* _Your goal_
Entries follow. Give back exactly the lines starting at the one containing "sidebar (74, 225)" and ending at the one containing "Service Division (566, 140)", and no other lines.

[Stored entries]
╔══
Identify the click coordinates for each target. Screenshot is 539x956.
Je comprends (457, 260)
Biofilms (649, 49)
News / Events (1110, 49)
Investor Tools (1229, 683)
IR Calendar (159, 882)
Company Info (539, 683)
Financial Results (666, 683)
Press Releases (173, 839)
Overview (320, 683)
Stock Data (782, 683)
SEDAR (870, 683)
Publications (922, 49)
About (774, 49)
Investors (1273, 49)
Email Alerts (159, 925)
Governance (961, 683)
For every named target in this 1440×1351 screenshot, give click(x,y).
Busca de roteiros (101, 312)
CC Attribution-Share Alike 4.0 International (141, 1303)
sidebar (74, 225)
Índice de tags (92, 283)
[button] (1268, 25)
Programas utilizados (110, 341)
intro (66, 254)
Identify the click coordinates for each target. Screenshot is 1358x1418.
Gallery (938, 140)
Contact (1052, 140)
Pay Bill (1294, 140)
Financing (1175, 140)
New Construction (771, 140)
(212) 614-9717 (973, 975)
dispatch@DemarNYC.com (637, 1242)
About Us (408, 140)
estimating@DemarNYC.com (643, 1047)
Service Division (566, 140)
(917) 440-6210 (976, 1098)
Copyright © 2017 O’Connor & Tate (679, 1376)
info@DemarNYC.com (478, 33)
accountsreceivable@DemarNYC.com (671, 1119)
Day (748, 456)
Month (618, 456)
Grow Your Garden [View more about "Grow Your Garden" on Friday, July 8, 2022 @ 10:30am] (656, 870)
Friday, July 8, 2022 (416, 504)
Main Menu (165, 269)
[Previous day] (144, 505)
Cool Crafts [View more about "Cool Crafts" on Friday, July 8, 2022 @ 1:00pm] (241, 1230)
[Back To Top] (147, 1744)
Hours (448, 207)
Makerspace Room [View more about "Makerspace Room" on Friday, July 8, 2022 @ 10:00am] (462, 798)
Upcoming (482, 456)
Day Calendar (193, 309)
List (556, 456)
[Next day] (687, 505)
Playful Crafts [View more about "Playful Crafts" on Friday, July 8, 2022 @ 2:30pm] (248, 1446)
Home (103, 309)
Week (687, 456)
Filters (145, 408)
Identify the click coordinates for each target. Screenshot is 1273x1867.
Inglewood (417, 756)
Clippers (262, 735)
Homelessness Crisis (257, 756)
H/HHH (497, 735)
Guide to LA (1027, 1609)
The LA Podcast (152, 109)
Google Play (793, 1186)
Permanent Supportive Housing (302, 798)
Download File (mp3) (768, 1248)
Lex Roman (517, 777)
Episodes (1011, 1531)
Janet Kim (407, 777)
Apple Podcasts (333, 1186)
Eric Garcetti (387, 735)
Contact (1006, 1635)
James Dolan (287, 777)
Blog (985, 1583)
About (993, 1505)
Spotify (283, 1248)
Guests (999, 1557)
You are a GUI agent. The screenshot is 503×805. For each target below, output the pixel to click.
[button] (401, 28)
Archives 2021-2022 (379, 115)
╚══
* _Response area_
sidebar (74, 225)
Índice de tags (92, 283)
[button] (1268, 25)
Programas utilizados (110, 341)
intro (66, 254)
Identify the click coordinates for each target. Screenshot is 1358x1418.
Gallery (938, 140)
Contact (1052, 140)
Pay Bill (1294, 140)
Financing (1175, 140)
New Construction (771, 140)
(212) 614-9717 (973, 975)
dispatch@DemarNYC.com (637, 1242)
About Us (408, 140)
estimating@DemarNYC.com (643, 1047)
Service Division (566, 140)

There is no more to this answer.